En tal sentido, ¿no será que el discurso decolonial plantea una crítica al pensamiento europeo que ya no existe? Y si es así, ¿cuál es la razón de criticar lo que ha sido deflactado por Europa? Es que hay enormes diferencias entre el Imperio Español y la Unión Europea, entre el despotismo borbónico y el pensamiento de unidad de Schuman. Ojalá no estén confundiendo “categorías históricas” con la modulación de las “categorías políticas” de la Modernidad. A nadie se le ocurría afirmar que el primer modelo de Estado/Sociedad que importó Simón Bolívar, un decidido rousseano, correspondía al modelo acrisolado de sociedad que surgió en Europa después de las polémicas ilustradas.
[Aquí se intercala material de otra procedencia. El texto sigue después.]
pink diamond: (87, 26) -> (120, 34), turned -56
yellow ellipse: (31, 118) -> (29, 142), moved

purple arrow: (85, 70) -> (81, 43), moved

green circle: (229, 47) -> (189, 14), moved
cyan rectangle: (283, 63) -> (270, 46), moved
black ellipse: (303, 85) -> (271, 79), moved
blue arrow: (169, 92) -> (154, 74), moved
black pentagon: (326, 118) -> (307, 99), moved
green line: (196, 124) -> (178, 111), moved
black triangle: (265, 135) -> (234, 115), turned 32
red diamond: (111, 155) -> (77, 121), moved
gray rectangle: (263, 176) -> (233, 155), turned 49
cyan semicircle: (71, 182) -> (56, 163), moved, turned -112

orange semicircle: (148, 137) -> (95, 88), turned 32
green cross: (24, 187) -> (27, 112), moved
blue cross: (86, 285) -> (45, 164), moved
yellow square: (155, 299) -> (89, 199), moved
Es ilegitima la interpretación que afirma que el recurso reflexivo que trajo la colonización a las Américas fue el discurso europeo universalizado y emancipador que se logró, por ejemplo, por el feminismo de De la Barre, Wollstonecraft, Auclert, Stuart Mill o Tristán. Europa para llegar a declarar la igualdad que vive necesitó radicalizarse social, política y filosóficamente. El feminismo, por ejemplo, es una radicalización de la Ilustración. La sociedad europea tuvo que construir la “ciudadanía sin exclusiones” valiéndose de la filosofía política barroca, el preciosismo y la gran Madame de Staël (entre otros). Ciudadanía a la que Rousseau se opuso y que Wollstonecraft usando la artillería de De la Barre combatió polémicamente. 
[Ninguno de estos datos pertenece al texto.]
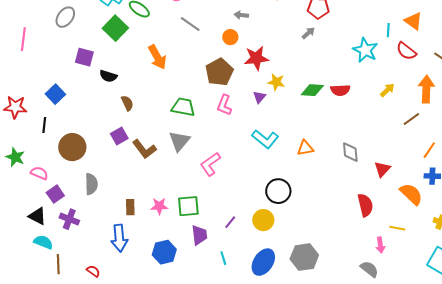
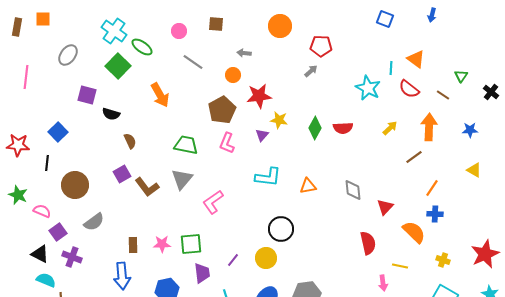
green diamond: (312, 90) -> (315, 128), turned -65
cyan L-shape: (265, 139) -> (268, 177), turned -32
gray semicircle: (91, 184) -> (94, 222), turned 55

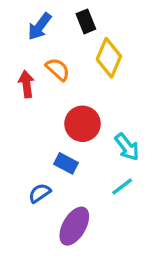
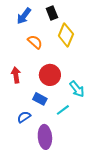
red arrow: (26, 84) -> (16, 75), moved
cyan line: (122, 186) -> (63, 110), moved
purple ellipse: (74, 226) -> (45, 137), turned -35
Europa necesitó (entre otros) de las filosofías antirracistas de De Gouges; de la denuncia de la ginofobia y misoginia de Condorcet, Montesquieu, Víctor Hugo; del repudio de la doble moral de Fourier; de la “dialéctica del amo y el esclavo” de Hegel y de una Fanny Raoul señalando la injusticia económica de las mujeres. Todo esto y más fue necesario parar llegar a los grandes clásicos del pensamiento igualitario, como Beauvoir y Sartre que, por ejemplo, denunciaron los crímenes civilizados de Francia en la colonia argelina y repudiaron la colonización francesa. La Ilustración y con ella todos los conceptos emancipadores tuvieron que ser refinados para que pudiera emerger el tipo civilizatorio que impera en la Europa de este siglo. Solo la muerte a esta retícula de pensamiento permitió la aparición de las filosofías y teorías políticas que hoy inspiran a los mismísimos estudios decoloniales/periféricos a construir el sujeto identitario. Tal perspectiva no llegó a las Américas con Colón ni con ningún otro antes.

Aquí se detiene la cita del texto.